ミムチ

先日、Power BIサービスで「昇格しました」とラベルされたレポートを見つけたのですが、「昇格」って何ですかな?

パワ実

「昇格」は、組織内でPower BIコンテンツを拡散できる「承認」機能の一つです。

この記事では、Power BIのコンテンツを組織で広めるために使える「昇格」と「認定済み」の機能について解説します。

「昇格」や「認定済み」で、具体的にどのようなことができるのかを、利用時の注意点とあわせて紹介しているので、是非見てください!

この記事でわかること
  1. Power BIの「昇格」や「認定済み」機能とは何か?
  2. 「昇格」「認定済み」を利用するケースと注意点
  3. 「昇格」や「認定済み」の具体的な設定方法

YouTube動画で見たい方は、こちらからどうぞ!

Power BIの「昇格」と「認定済み」とは?

Power BIの「昇格(Promotion)」と「認定済み(Certification)」はどちらも、レポートやデータを組織内で拡散し、見つけやすくする仕組みです。

参考:Microsoft Learn, 承認を得て Power BI コンテンツを昇格および認定する

「昇格」と「認定済み」は以下のような違いがあります。

昇格と認定済みの2つは合わせて承認機能と呼ばれ、これらを設定すると以下のように、承認欄にラベルが表示されます。

承認(昇格・認定済み)できるコンテンツは、以下の4つです。

承認できるコンテンツ
  • セマンティックモデル
  • レポート
  • データフロー
  • アプリ

昇格と認定済みの違いは、昇格は「おすすめ」データという位置づけで、「このレポート便利だから、みんな使ってね」というイメージです。

一方認定済みは「公式」という位置づけで、「これは組織として、信頼できる公開データですよ」というイメージです。

ミムチ

「昇格」はワークスペース編集者であれば可能ですが、「認定済み」はテナントで設定されたユーザーにしかできないのですな…

「昇格」と「認定済み」の利用ケース

では実際にどんな場面で使うのかは、以下のイメージが分かりやすいと思います。

「昇格」と「認定済み」の利用ケース

昇格 →主に部署内・チーム内でよく使うデータ

  • 営業部の売上ダッシュボード
  • プロジェクトチームの進捗レポート

→チーム内で「おすすめ」のレポートを目立たせる

認定済み →組織として公式に提供するデータ

  • 組織のKPIレポート
  • 年次計画のモニタリングレポート

→全社で使う「公式」レポートを拡散する

昇格は「便利だから共有したい」コンテンツに使い、ワークスペース編集権限を持っている人が、気軽に付けられるのが特徴です。

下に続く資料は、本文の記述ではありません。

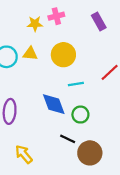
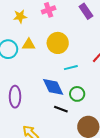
yellow star: (35, 24) -> (20, 16), moved
black line: (68, 139) -> (61, 109), moved

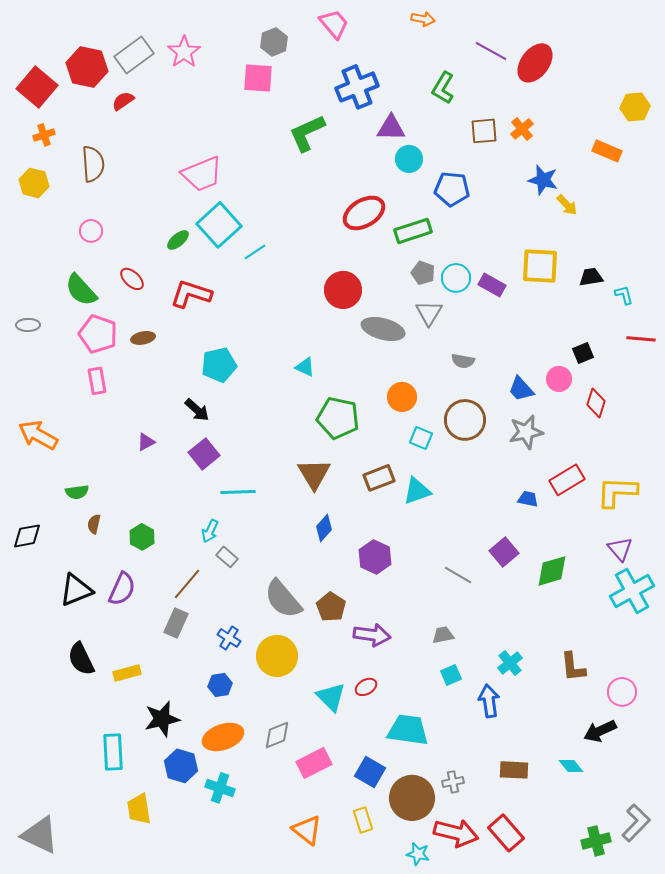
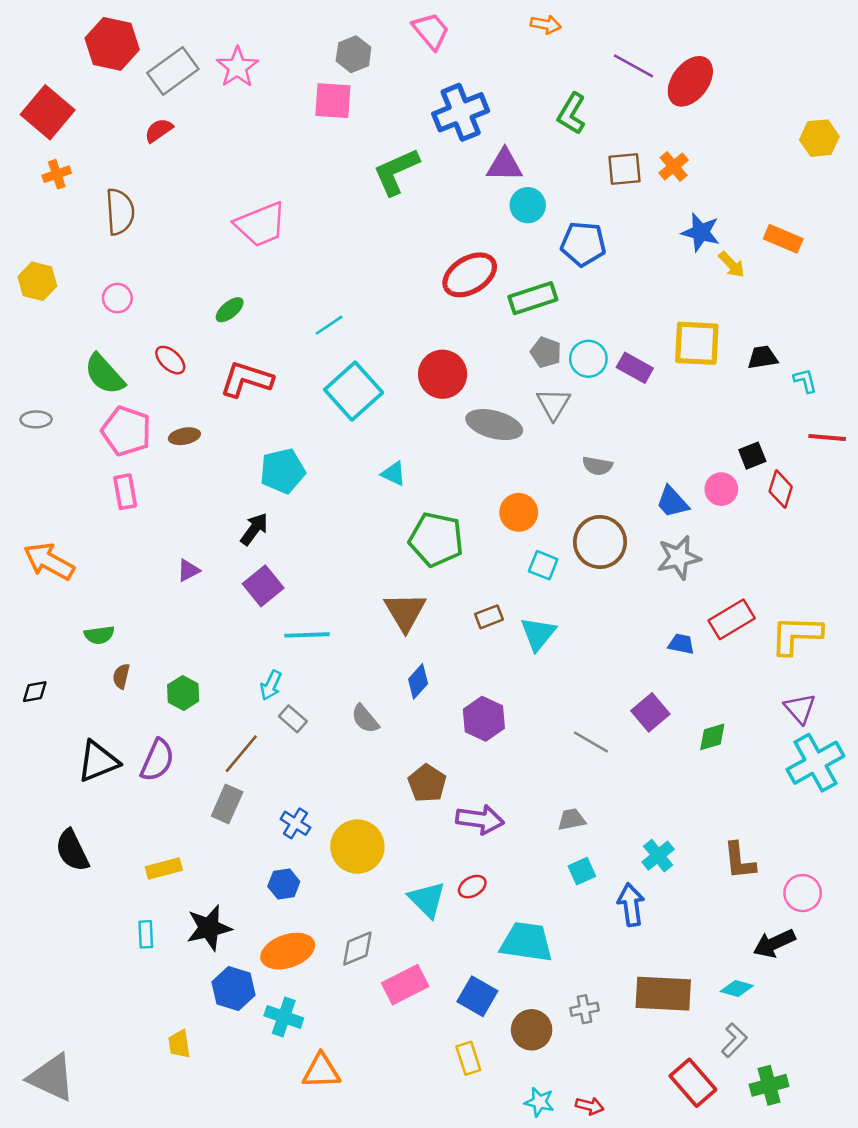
red hexagon: (87, 67) -> (112, 44), moved
orange rectangle: (607, 151) -> (783, 239), moved
yellow hexagon: (34, 183) -> (37, 281), moved
cyan square: (219, 225) -> (354, 391), moved
red diamond: (596, 403) -> (781, 489), moved
black arrow: (197, 410) -> (254, 529), turned -96
brown rectangle: (379, 478) -> (489, 617), size x0.7
cyan triangle: (417, 491) -> (538, 634), turned -32
black diamond: (27, 536) -> (35, 692), size x0.7
green diamond: (552, 571) -> (712, 737), size x0.7
gray semicircle: (283, 599) -> (365, 719), moved, size x0.6
black semicircle: (81, 659) -> (72, 850), moved
cyan rectangle: (113, 752) -> (146, 934), moved, size x0.6
cyan diamond: (571, 766) -> (737, 989), turned -35
brown rectangle: (514, 770) -> (663, 994), size x1.5
brown circle: (412, 798) -> (532, 1030), size x0.7
yellow trapezoid: (139, 809) -> (179, 1044), size x0.7
gray L-shape: (636, 823) -> (734, 1040), moved, size x0.7
orange triangle: (307, 830) -> (321, 1071), moved, turned -40
red arrow: (456, 833) -> (590, 1106), moved, size x0.5
red rectangle: (506, 833) -> (693, 1083), moved

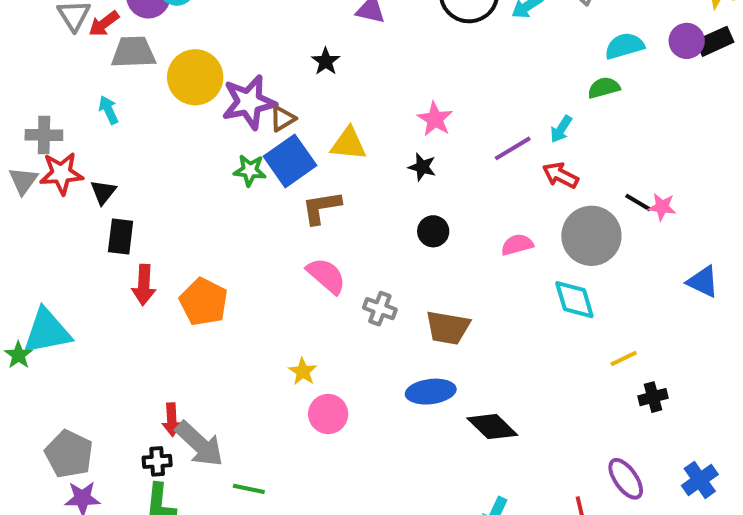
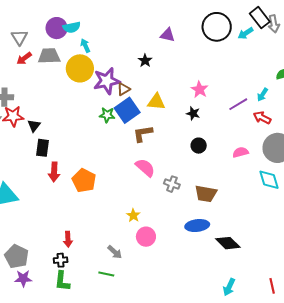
red arrow: (104, 24) -> (24, 58), moved
cyan arrow: (108, 110) -> (85, 46), moved
gray arrow: (199, 444) -> (115, 252), moved, size x0.6

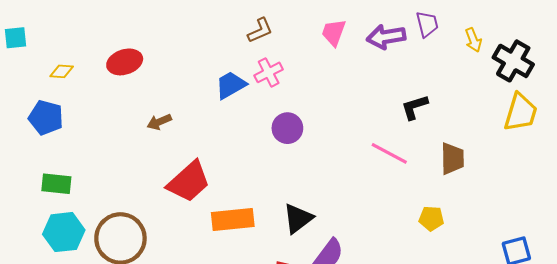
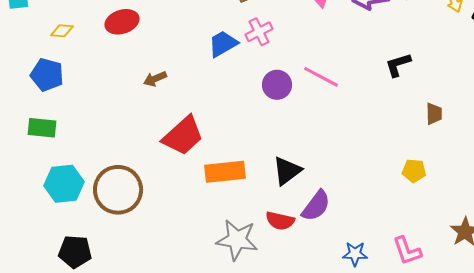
pink line: (389, 153) -> (321, 77), moved
brown trapezoid: (452, 159) -> (434, 114), size x0.7
green rectangle: (56, 184) -> (42, 128), moved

一方、認定済みはもっと重く、組織全体で、信頼できる基準になるデータに使います。

実務で利用する際の注意点

承認機能は非常に便利ですが、実務で利用する際の注意点もあります。

  1. 「認定済み」の基準を組織で決めておく
  2. 「認定済み」のデータを乱発しない
  3. 「認定済み」のデータを定期的に見直す

上記の3つが非常に重要になります。

「認定済み」とする明確な基準を決めずに、いろいろなデータを「認定済み」にしてしまうと、組織内で共有するデータが増えすぎ、結局どのデータが信頼できるのか分からなくなってしまう恐れがあります。

パワ実

特に「認定済み」は、組織の公式データの位置づけのため、慎重に扱う必要があります。

「昇格」と「認定済み」の設定方法

設定方法は、レポートやセマンティックモデルによって異なりますが、基本的に「設定」から、承認の欄で設定することができます。

具体的な設定方法を解説していきます。

テナント設定で「認定済み」機能を有効化する

「認定済み」の機能は、デフォルトでは「オフ」になっているため、これを使いたい場合、管理ポータルから設定変更が必要です。

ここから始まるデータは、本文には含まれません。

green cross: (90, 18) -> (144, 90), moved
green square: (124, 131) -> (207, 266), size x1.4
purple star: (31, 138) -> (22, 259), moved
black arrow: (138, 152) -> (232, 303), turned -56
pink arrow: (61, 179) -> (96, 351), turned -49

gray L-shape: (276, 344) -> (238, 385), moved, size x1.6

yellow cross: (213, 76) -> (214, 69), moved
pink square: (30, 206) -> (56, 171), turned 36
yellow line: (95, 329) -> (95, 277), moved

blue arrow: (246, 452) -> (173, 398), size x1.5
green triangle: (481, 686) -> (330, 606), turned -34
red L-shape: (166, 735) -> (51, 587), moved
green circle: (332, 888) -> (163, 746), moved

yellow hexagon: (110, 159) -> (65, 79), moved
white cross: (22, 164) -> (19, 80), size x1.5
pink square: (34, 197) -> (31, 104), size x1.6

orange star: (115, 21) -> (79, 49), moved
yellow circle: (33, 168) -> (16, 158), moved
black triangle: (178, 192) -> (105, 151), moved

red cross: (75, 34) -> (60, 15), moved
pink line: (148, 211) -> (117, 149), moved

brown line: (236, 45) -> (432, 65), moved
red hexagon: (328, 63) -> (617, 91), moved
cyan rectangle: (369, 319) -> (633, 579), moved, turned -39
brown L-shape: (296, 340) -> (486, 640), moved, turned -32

1.管理ポータルの画面(https://app.powerbi.com/admin-portal/tenantSettings)を開き、「テナント設定」から、「エクスポートと共有の設定」で、「認定資格」の項目を開きます。

2.認定済みの機能を使う場合、この「認定資格」を有効化し、適用先を設定します。

適用先で、特定のセキュリティグループ等を設定することで、設定された Power BI管理者 が、コンテンツを『認定済み』として承認できるようになります。

3.設定を変更したら、[適用]ボタンをクリックして保存します。

パワ実

ここまでが、管理者側で最初にやっておく準備になります。

コンテンツの「昇格」「認定済み」を設定

次に、実際のレポートやセマンティックモデル側での設定を見ていきます。

1.レポートでの設定方法は、承認したいレポートの「…(三点リーダー)」から、「設定」をクリックします。

2.「承認」というセクションから、「昇格」と「認定済み」の設定を行います。

3.セマンティックモデルの設定もレポートと同様、「…(三点リーダー)」から、「設定」をクリックします。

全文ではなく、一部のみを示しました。